I'm married and won't cheat, but I keep thinking about a woman in my business school class.

Published March 22, 2004 8:09PM (EST)

Dear Readers,

May I say just one thing before we're done with thongs?

Of course I may.

Thank you.

The idea of telling people what to wear makes me want to scream. That's all I wanted to say. The whole thing reeks. I hate dress codes and have since high school. So next time somebody wears something truly hideous, could we please just all have a good laugh about it?

I'll sit down now.

Dear Cary,

I'm a 28-year-old married male currently in business school in the Midwest. In school I met a woman and we became good friends. We also had the same professional interests and have taken a lot of the same classes together.

Over the past few quarters, I have felt a profound change in my feelings toward this woman. We have the same interests, likes and dislikes. I find her pretty, funny and just a lot of fun to be around. I have found myself thinking of her all the time. I can't shake it. I feel like a teenager again whenever I am around her, which isn't a bad thing.

As far as she is concerned, we are just friends.
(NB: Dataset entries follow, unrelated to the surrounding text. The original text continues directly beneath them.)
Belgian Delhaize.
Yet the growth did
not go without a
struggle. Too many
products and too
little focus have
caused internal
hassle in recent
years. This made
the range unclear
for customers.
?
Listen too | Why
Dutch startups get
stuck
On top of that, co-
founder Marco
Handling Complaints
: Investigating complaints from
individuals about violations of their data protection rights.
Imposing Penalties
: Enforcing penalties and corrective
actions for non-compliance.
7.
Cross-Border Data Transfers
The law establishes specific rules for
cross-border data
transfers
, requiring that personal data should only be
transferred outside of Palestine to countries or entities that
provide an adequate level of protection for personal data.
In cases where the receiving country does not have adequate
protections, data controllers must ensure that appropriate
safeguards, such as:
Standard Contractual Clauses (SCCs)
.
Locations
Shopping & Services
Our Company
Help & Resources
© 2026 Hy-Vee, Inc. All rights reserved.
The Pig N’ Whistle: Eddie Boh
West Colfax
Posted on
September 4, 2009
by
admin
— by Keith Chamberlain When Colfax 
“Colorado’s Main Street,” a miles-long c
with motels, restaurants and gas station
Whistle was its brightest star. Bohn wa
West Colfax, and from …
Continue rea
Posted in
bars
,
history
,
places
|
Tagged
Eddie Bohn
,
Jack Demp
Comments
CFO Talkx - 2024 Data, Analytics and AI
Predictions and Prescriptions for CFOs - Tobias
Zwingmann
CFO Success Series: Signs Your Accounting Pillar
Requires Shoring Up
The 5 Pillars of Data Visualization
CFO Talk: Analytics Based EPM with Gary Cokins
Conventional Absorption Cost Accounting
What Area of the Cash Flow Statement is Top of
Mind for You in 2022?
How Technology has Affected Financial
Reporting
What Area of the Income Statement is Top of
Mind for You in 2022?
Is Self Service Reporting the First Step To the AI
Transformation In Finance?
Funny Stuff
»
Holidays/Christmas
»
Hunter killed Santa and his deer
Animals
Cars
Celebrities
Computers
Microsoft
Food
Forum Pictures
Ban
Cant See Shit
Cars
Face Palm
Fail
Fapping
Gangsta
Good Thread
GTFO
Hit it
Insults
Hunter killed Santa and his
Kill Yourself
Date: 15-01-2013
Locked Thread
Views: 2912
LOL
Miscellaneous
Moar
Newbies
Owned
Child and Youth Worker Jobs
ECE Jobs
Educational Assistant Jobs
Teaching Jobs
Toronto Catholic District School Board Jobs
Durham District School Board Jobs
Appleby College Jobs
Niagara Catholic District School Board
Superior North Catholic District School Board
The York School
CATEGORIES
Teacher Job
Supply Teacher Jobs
She knows I'm married and I never hid that. She has even met my wife at parties and school functions. Also, I would never cheat on my wife, so there is no concern about my being unfaithful.

It's not that I don't love my wife. I do, very much. When we first met, I realized that she was the woman I wanted to spend the rest of my life with, to be the mother of my children. When we are together, I am very happy. I didn't expect I would ever meet anyone who would throw me for a loop like this. At first I brushed it off as a crush, but the feelings have not subsided over the last eight months.

What am I to do? We have the same concentrations, so there is a great likelihood that we will be in the same classes again. I can certainly choose to be in other study groups. But since the school is a relatively small place and we have the same circle of friends, I will always see her around.

Should I just cut all contact with her, period? When we have the same class together, just don't speak to her? Since the summer is coming up, should I just wait until we go our separate ways for our summer internships and see if a summer's worth of distance cools my jets? I need help!

Married But (Not) Available

Dear Married,

You do need help, but it's mainly in learning to act with conscious dignity in the grip of powerful feelings. It may help you to realize that you're not at all alone in this: Some of us are always going to experience powerful, dramatic feelings which, if we acted on them, would bring destruction and unhappiness; not acting on them is the price we pay to live in society. Some lucky extroverts, well-raised, verbally quick, deft, witty and able to finely gauge the reactions of the crowd, can smoothly allude to such risky feelings in a light manner, telegraphing a hint of the fuller truth behind them while never raising an eyebrow. Others seem to darkly simmer, hinting of vast reserves of barely contained animus or lust. And some of us just can't really ever hide anything, so we don't really try; we inveterate tellers, we compulsive disclosers, we announce to the world: I'm feeling something! and I know that you know it because you can see it on my face, so here's what it is!

If you are really smitten, your wife may notice -- anyone who knows you intimately probably knows your look of arousal and desire and will recognize it when it is directed at someone else. So it's probably not a good idea for all of you to get in a hot tub. But even if you're not sure you can disguise your feelings, as long as you're confident you can control your actions I don't see why you should avoid her. These things happen. If she should realize you have a crush on her, no great harm is done. I would caution you that although you may feel that confessing to her would give you some relief, don't do it. It might lead somewhere you don't want to go. It also might hurt your future friendship, which you don't want to do. Being in business school, you want to cultivate as many friendships as possible and leave school with as little unpleasant baggage as possible, so that when your classmates become bank presidents, you can borrow their money.

So if at all possible, try to sublimate this crush into a kind of intense feeling of friendship and admiration for this woman. If you feel elevated and energetic in her presence, accept that animated feeling happily, as you would with a longtime friend from childhood. But if you think you may lose your head and grab her hand, drop back into yourself. Take a deep breath, remember an appointment, go splash some water on your face in the men's room.